American Football Verband Deutschland e.V.

IFAF World Flag 2026: Team Germany nimmt Kurs auf das Viertelfinale

Der erste Tag der WM hatte für Team Germany direkt einiges zu bieten: Sowohl die deutsche Frauen als auch die deutsche Männer Flag Nationalmannschaft mussten sich zum Auftakt Mexiko geschlagen geben, fanden aber noch am selben Tag zurück in die Erfolgsspur.

Die deutsche Frauen Flag Nationalmannschaft startete gegen Mexiko in die WM. Das Team von Head Coach Jona Winkel kam zunächst gut in die Partie, verlor gegen die internationale Spitze im weiteren Verlauf jedoch den Rhythmus. Am Ende musste sich Deutschland mit 14:38 geschlagen geben.
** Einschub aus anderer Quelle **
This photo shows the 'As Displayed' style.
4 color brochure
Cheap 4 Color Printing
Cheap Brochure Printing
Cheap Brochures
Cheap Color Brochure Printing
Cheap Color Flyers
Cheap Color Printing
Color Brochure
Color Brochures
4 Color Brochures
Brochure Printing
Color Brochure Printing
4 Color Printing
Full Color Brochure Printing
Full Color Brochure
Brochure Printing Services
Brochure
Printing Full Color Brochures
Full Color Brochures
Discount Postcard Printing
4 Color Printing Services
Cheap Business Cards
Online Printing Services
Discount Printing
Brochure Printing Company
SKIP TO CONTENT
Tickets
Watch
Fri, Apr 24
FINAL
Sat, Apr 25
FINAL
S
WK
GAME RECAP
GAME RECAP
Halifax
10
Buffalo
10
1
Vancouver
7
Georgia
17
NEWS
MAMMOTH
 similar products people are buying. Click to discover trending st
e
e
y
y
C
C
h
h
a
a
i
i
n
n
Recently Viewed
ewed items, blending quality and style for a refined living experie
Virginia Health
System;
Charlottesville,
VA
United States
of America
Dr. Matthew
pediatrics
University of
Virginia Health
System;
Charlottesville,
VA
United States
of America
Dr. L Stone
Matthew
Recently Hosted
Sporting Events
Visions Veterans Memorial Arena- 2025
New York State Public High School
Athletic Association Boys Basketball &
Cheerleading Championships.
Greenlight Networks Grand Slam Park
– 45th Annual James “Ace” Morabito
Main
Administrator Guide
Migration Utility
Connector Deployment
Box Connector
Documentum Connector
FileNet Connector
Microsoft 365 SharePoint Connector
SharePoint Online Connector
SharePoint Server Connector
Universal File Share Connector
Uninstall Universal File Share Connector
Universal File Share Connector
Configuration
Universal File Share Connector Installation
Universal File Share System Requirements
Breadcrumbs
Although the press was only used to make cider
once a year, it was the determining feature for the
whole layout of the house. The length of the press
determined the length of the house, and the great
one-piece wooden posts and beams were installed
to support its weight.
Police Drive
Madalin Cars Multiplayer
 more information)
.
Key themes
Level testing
„Gegen Mexiko haben wir einen soliden Start erwischt, dann aber leider etwas den Faden verloren. Gegen ein solches Team muss man dauerhaft ein hohes Level halten, ansonsten wird das schnell bestraft“, ordnet Winkel die Partie ein.

Gegen Italien folgte die passende Reaktion. Mit 53:22 feierte die deutsche Frauen Flag Nationalmannschaft ihren ersten Sieg.
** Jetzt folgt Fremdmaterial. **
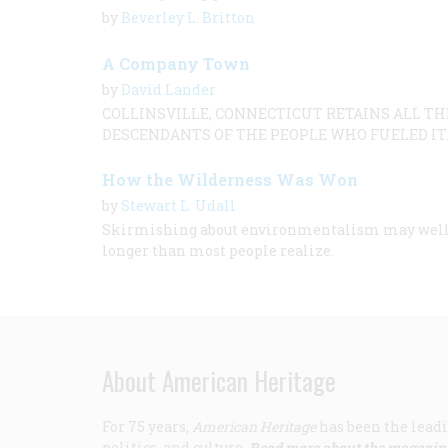
by
Beverley L. Britton
A Company Town
by
David Lander
COLLINSVILLE, CONNECTICUT RETAINS ALL T
DESCENDANTS OF THE PEOPLE WHO FUELED IT
How the Wilderness Was Won
by
Stewart L. Udall
Skirmishing about environmentalism may well con
longer than most people realize.
About American Heritage
For 75 years,
American Heritage
has been the leadi
politics, and culture.
Read more about the magazin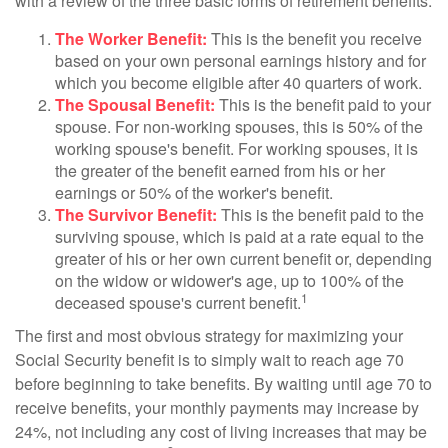
with a review of the three basic forms of retirement benefits:
The Worker Benefit:
This is the benefit you receive
based on your own personal earnings history and for
which you become eligible after 40 quarters of work.
The Spousal Benefit:
This is the benefit paid to your
spouse. For non-working spouses, this is 50% of the
working spouse's benefit. For working spouses, it is
the greater of the benefit earned from his or her
earnings or 50% of the worker's benefit.
The Survivor Benefit:
This is the benefit paid to the
surviving spouse, which is paid at a rate equal to the
greater of his or her own current benefit or, depending
on the widow or widower's age, up to 100% of the
1
deceased spouse's current benefit.
The first and most obvious strategy for maximizing your
Social Security benefit is to simply wait to reach age 70
before beginning to take benefits. By waiting until age 70 to
receive benefits, your monthly payments may increase by
24%, not including any cost of living increases that may be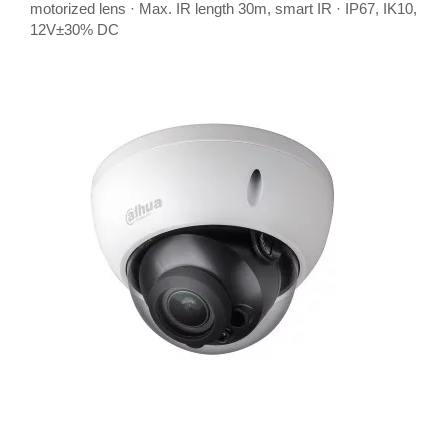
motorized lens · Max. IR length 30m, smart IR · IP67, IK10,
12V±30% DC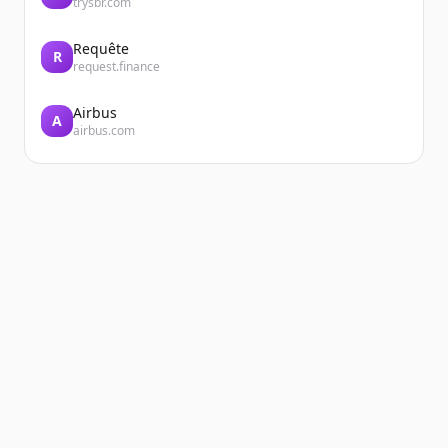
trysbr.com
Requête
R
request.finance
Airbus
A
airbus.com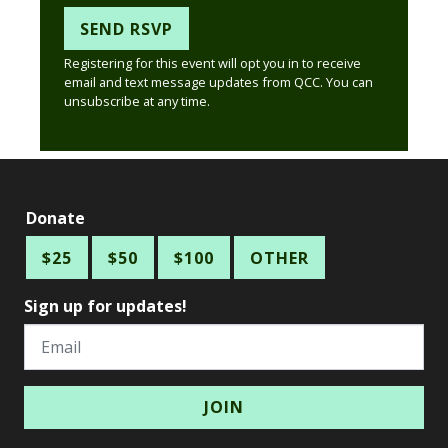
Registering for this event will opt you in to receive
email and text message updates from QCC. You can
unsubscribe at any time.
Donate
$25
$50
$100
OTHER
Sign up for updates!
Email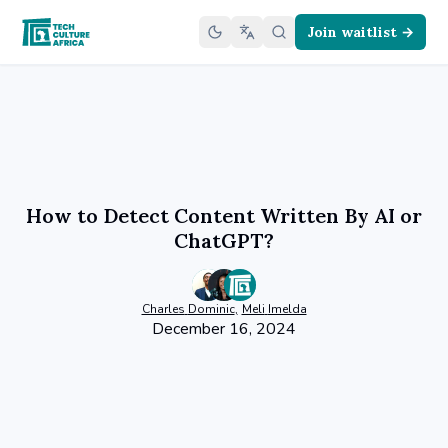
Join waitlist →
How to Detect Content Written By AI or
ChatGPT?
Charles
Dominic
,
Meli
Imelda
December 16, 2024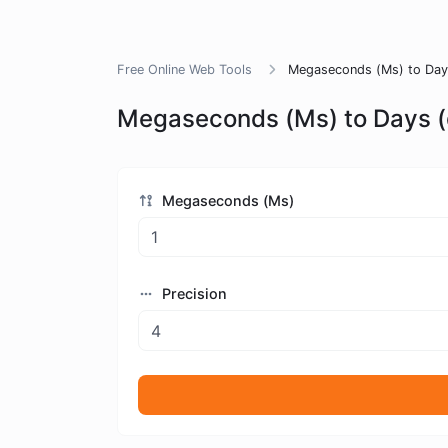
Free Online Web Tools
Megaseconds (Ms) to Days
Megaseconds (Ms) to Days (
Megaseconds (Ms)
Precision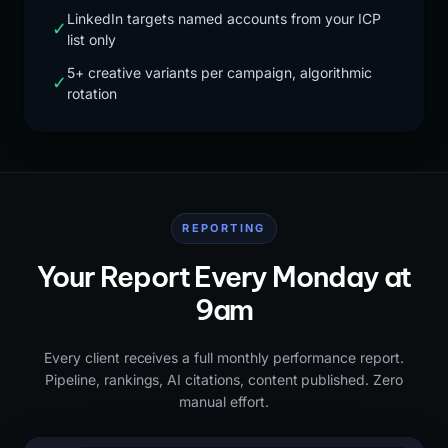
LinkedIn targets named accounts from your ICP
✓
list only
5+ creative variants per campaign, algorithmic
✓
rotation
REPORTING
Your Report Every Monday at
9am
Every client receives a full monthly performance report.
Pipeline, rankings, AI citations, content published. Zero
manual effort.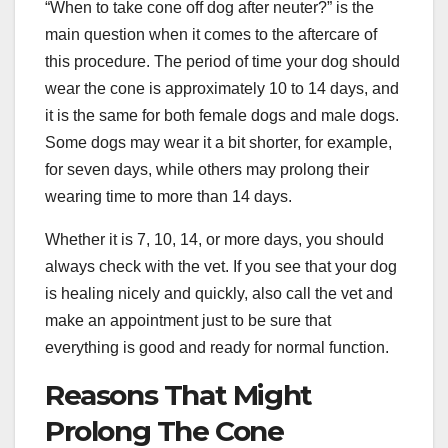
“When to take cone off dog after neuter?” is the
main question when it comes to the aftercare of
this procedure. The period of time your dog should
wear the cone is approximately 10 to 14 days, and
it is the same for both female dogs and male dogs.
Some dogs may wear it a bit shorter, for example,
for seven days, while others may prolong their
wearing time to more than 14 days.
Whether it is 7, 10, 14, or more days, you should
always check with the vet. If you see that your dog
is healing nicely and quickly, also call the vet and
make an appointment just to be sure that
everything is good and ready for normal function.
Reasons That Might
Prolong The Cone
„Der Sieg gegen Italien hat uns in eine sehr komfortable Situation gebracht, morgen das Viertelfinale zu erreichen. Wir haben es selber in der Hand“, betont Winkel.

Auch die deutsche Männer Flag Nationalmannschaft startete gegen Mexiko ins Turnier. Das Team von Head Coach Said Salazar Déciga musste sich zum Auftakt mit 22:30 ebenfalls geschlagen geben.
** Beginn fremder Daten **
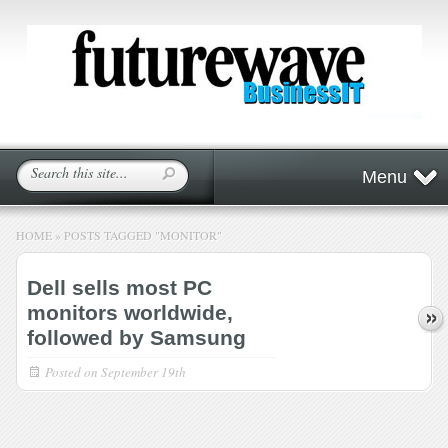
Menu
HOME
»
POSTS TAGGED
"
MONITOR"
Dell sells most PC
monitors worldwide,
followed by Samsung
Posted on
September 19th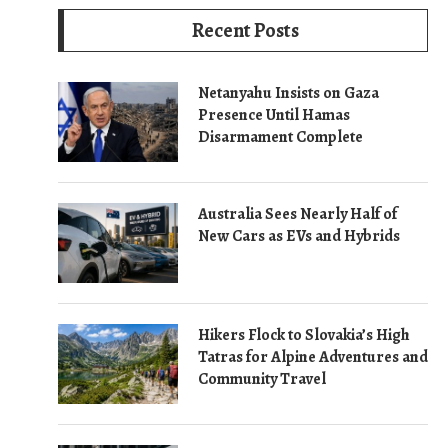
Recent Posts
Netanyahu Insists on Gaza
Presence Until Hamas
Disarmament Complete
Australia Sees Nearly Half of
New Cars as EVs and Hybrids
Hikers Flock to Slovakia’s High
Tatras for Alpine Adventures and
Community Travel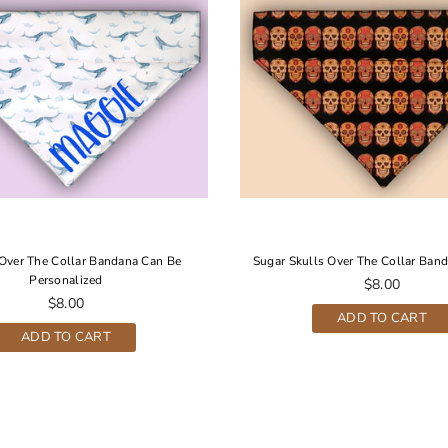
Over The Collar Bandana Can Be
Sugar Skulls Over The Collar Band
Personalized
Regular
$8.00
Regular
price
$8.00
ADD TO CART
price
ADD TO CART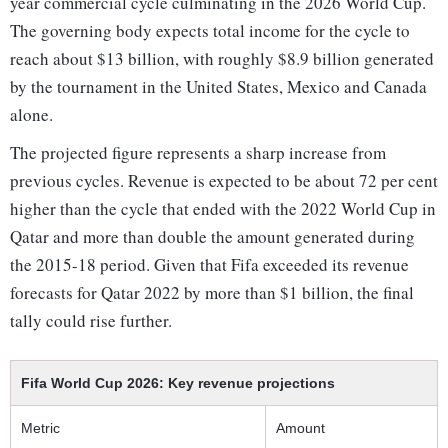
year commercial cycle culminating in the 2026 World Cup.
The governing body expects total income for the cycle to
reach about $13 billion, with roughly $8.9 billion generated
by the tournament in the United States, Mexico and Canada
alone.
The projected figure represents a sharp increase from
previous cycles. Revenue is expected to be about 72 per cent
higher than the cycle that ended with the 2022 World Cup in
Qatar and more than double the amount generated during
the 2015-18 period. Given that Fifa exceeded its revenue
forecasts for Qatar 2022 by more than $1 billion, the final
tally could rise further.
Fifa World Cup 2026: Key revenue projections
Metric
Amount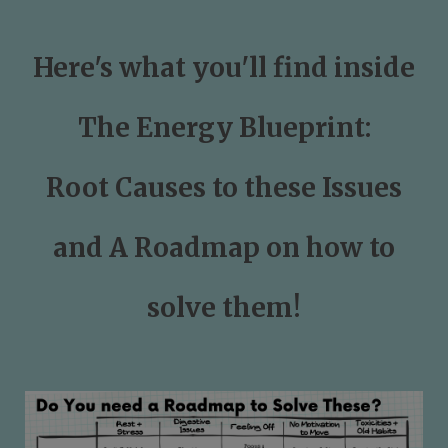
Here's what you'll find inside
The Energy Blueprint:
Root Causes to these Issues
and A Roadmap on how to
solve them!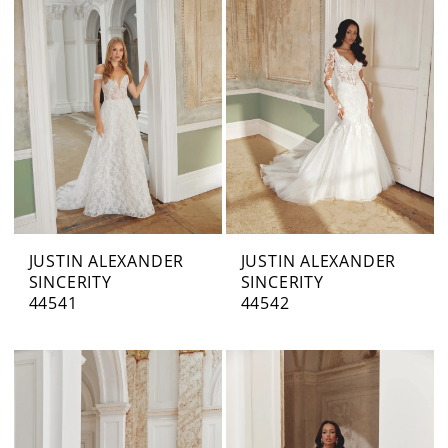
JUSTIN ALEXANDER
JUSTIN ALEXANDER
SINCERITY
SINCERITY
44541
44542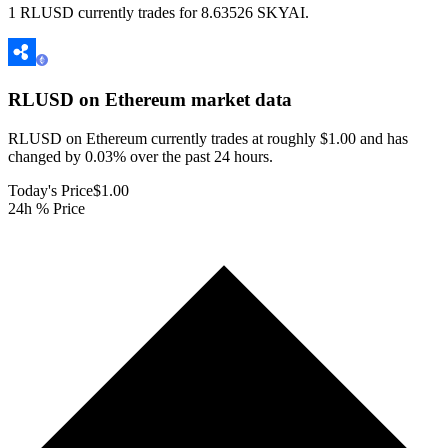
1 RLUSD currently trades for 8.63526 SKYAI.
RLUSD on Ethereum
market data
RLUSD on Ethereum currently trades at roughly $1.00 and has
changed by 0.03% over the past 24 hours.
Today's Price
$1.00
24h % Price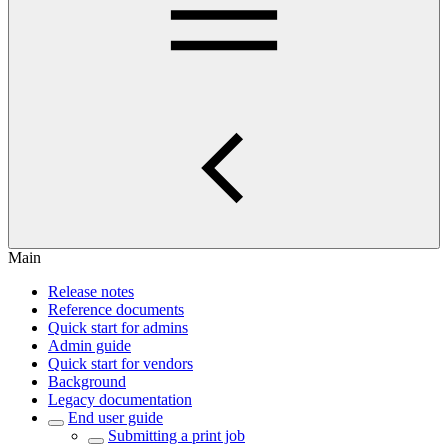
Main
Release notes
Reference documents
Quick start for admins
Admin guide
Quick start for vendors
Background
Legacy documentation
End user guide
Submitting a print job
Im zweiten Spiel gegen die Schweiz setzte sich das Team mit 42:28 durch und wahrte damit vor dem abschließenden Gruppenspiel alle Chancen auf den Einzug ins Viertelfinale.

Nach dem ersten Turniertag richtet sich der Blick für beide Teams nun auf die letzten Aufgaben der Gruppenphase. Die Frauen Flag Nationalmannschaft trifft am Freitag um 9:15 Uhr auf Slowenien, die Männer Flag Nationalmannschaft folgt um 13:00 Uhr gegen Brasilien. Beide Partien werden auf Field 1 ausgetragen.

Mit jeweils einem Sieg und einer Niederlage ist für beide deutschen Teams vor dem zweiten WM-Tag alles offen. Am Freitag entscheidet sich, ob der Weg für beide deutschen Teams im Viertelfinale weitergeht.